YOUR INSTRUCTIONS
Report every line of the records beneath this task that holds the string "löschen".

SUPPLIED DATA
........

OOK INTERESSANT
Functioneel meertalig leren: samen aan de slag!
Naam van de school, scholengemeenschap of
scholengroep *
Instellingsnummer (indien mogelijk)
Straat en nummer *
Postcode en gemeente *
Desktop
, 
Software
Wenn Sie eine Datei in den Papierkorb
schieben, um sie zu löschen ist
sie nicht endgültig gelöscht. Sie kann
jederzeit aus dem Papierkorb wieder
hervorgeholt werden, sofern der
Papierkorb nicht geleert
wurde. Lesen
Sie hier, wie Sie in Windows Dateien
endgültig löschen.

........

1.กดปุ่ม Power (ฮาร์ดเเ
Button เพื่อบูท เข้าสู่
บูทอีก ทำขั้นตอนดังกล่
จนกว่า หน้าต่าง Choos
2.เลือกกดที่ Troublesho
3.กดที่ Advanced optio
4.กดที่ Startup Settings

........

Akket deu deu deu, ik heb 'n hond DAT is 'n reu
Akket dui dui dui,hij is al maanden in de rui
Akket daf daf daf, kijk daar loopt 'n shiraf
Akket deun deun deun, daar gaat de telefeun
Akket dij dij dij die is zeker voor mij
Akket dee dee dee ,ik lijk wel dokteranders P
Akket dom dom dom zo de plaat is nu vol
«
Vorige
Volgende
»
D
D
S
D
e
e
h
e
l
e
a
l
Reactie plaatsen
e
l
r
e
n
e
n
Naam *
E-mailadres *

........

RESPONSE TO THE TASK
schieben, um sie zu löschen ist
endgültig löschen.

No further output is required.